Week 05: In-Class Assignment:
Gaussian Process Regression#
✅ Put your name here.#
We have seen a few examples of performing regression, a type of supervised learning: linear regression (LR) and radial basis functions (RBFs). While these methods are often very good at allowing us to make predictions based on data, they can be lacking in this respect:
We have no good way to know how accurate our result is. Nor do we have a good way to include our knowledge of the accuracy in the data before it is used for training.
Suppose that you are working on a scientific research project where you will generate data at tremendous cost. This could be either, or both, generating data from very expensive experiments or very time-consuming numerical calculations. You know that you simply will not be able to have very many data points and you are, understandably, quite worried that you have no way to know how accurate the predictions away from the (very few) data points might be. Moreover, you also realize that if you had a way to estimate the errors in your predictions – as you were taking data – you could guide which new data points would be most valuable, saving months or years.
In this project you will consider two cases separately, but they are related:
Estimating prediction errors for very high-quality data. This is the case we saw for RBFs where we believe that the data is very accurate so we want to do “exact interpolation”.
Estimating prediction errors when the training data itself contains errors.
The ML approach you will use here is called Gaussian Process Regression (GPR). As it turns out, the theory behind this is a bit complicated, so we are only going to use it as a black box to get useful results out of sklearn
. Later in the course we will work through a detailed derivation so that you know what is in the “black box” you are using today.

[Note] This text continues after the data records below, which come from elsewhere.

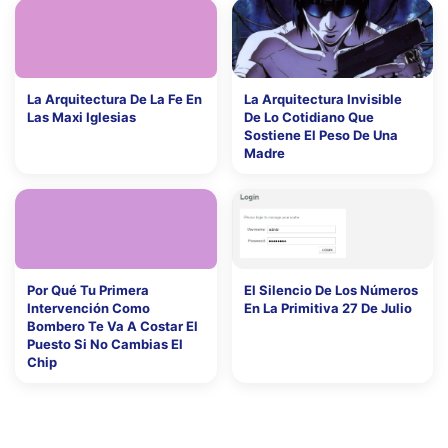
La Arquitectura De La Fe En
La Arquitectura Invisible
Las Maxi Iglesias
De Lo Cotidiano Que
Sostiene El Peso De Una
Madre
Por Qué Tu Primera
El Silencio De Los Números
Intervención Como
En La Primitiva 27 De Julio
Bombero Te Va A Costar El
Puesto Si No Cambias El
Chip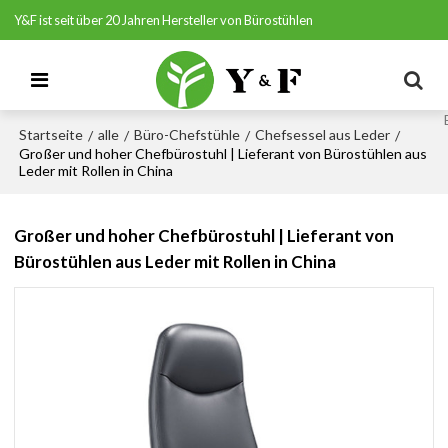
Y&F ist seit über 20 Jahren Hersteller von Bürostühlen
Startseite
alle
Büro-Chefstühle
Chefsessel aus Leder
/
/
/
/
Großer und hoher Chefbürostuhl | Lieferant von Bürostühlen aus
Leder mit Rollen in China
Großer und hoher Chefbürostuhl | Lieferant von
Bürostühlen aus Leder mit Rollen in China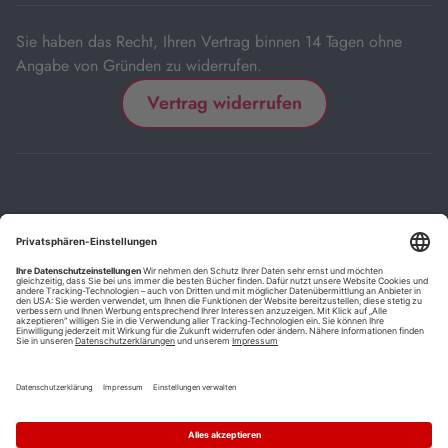
Sie haben das Recht, Ihren Vertrag binnen 14 Tagen ohne
Angabe von Gründen zu widerrufen.
Vertrag widerrufen
Impressum
Kontakt
Datenschutz
FAQs
AGB
Barrierefreiheitserklärung
Cookie-Einstellungen
*
Die mit Sternchen (*) gekennzeichneten Links sind Affiliate-Links.
Wenn Sie auf einen solchen Link klicken und auf der Zielseite etwas
kaufen, bekommen wir vom betreffenden Anbieter oder Online-Shop
eine Vermittlerprovision. Es entstehen für Sie keine Nachteile beim
Kauf oder Preis.
**
Befristete Preissenkung zum Buchpreisbindungspreis inkl.
Mehrwertsteuer.
1
Versand innerhalb Deutschlands versandkostenfrei ab 9,00 €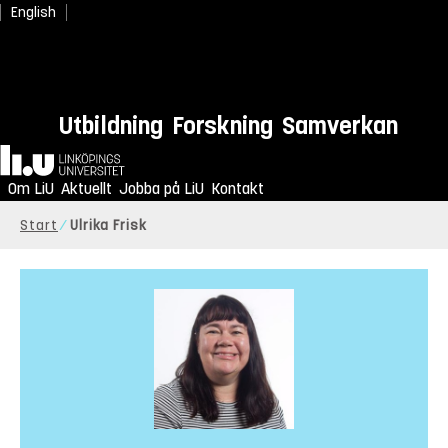
English
Utbildning
Forskning
Samverkan
Hem
Om LiU
Aktuellt
Jobba på LiU
Kontakt
Start
Ulrika Frisk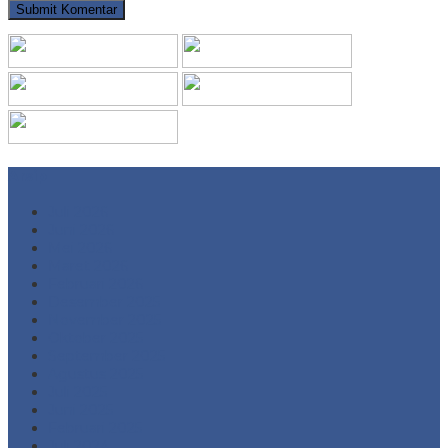
Arsip
Juli 2026
Juni 2026
Mei 2026
Maret 2026
Februari 2026
Desember 2025
November 2025
Oktober 2025
September 2025
Agustus 2025
Juli 2025
Juni 2025
Februari 2025
Juli 2024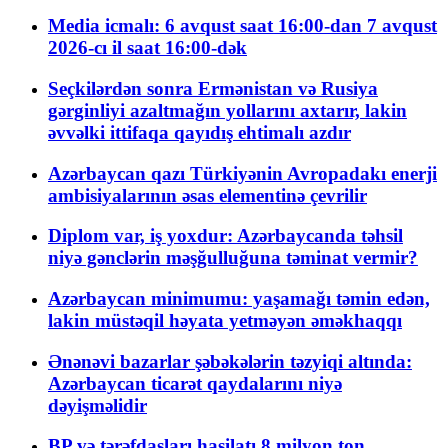
Media icmalı: 6 avqust saat 16:00-dan 7 avqust
2026-cı il saat 16:00-dək
Seçkilərdən sonra Ermənistan və Rusiya
gərginliyi azaltmağın yollarını axtarır, lakin
əvvəlki ittifaqa qayıdış ehtimalı azdır
Azərbaycan qazı Türkiyənin Avropadakı enerji
ambisiyalarının əsas elementinə çevrilir
Diplom var, iş yoxdur: Azərbaycanda təhsil
niyə gənclərin məşğulluğuna təminat vermir?
Azərbaycan minimumu: yaşamağı təmin edən,
lakin müstəqil həyata yetməyən əməkhaqqı
Ənənəvi bazarlar şəbəkələrin təzyiqi altında:
Azərbaycan ticarət qaydalarını niyə
dəyişməlidir
BP və tərəfdaşları hasilatı 8 milyon ton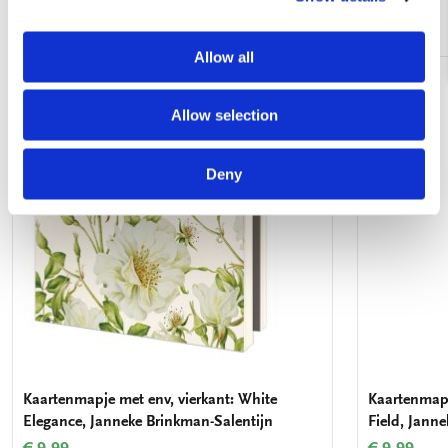
Andere klanten bekeken ook
Allow all
Toevoegen
Allow selection
aan
verlanglijst
Deny
Kaartenmapje met env, vierkant: White
Kaartenmapj
Elegance, Janneke Brinkman-Salentijn
Field, Jann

Part 1: Data With No Errors#
Let’s get started with the usual, which is to import the libraries we need. Note that we control the random number seed so that we can control the sequence as work through the notebook without new surprises every time we run it. If you want new results, change the seed.
import numpy as np
from matplotlib import pyplot as plt
from sklearn.gaussian_process import GaussianProcessRegressor
from sklearn.gaussian_process.kernels import RBF, RationalQuadratic, ConstantKernel as C
rng = np.random.default_rng(42)
✅ Question 1.1: Discuss the two sklearn
imports so that you get a sense for what things you can vary. Someday you might need these libraries in your project and/or research! For example, what is a “kernel”? How many kernels does sklearn
have built in?
✎ Put your answers here!
Our group discussed these libraries and they do:
ANSWER#
✅ Taks 1.2: Great! Next we are going to make some fake data. Feel free to invent your own functions here - you might have something in mind from your research, so invent a function that looks like your data. Have each person in your group think of a different function with a very different shape; this will help you see what works and what does not work as well.
def func_1(x):
"""The function to predict. This function is used to make
fake data so that we have control over the variations in the data."""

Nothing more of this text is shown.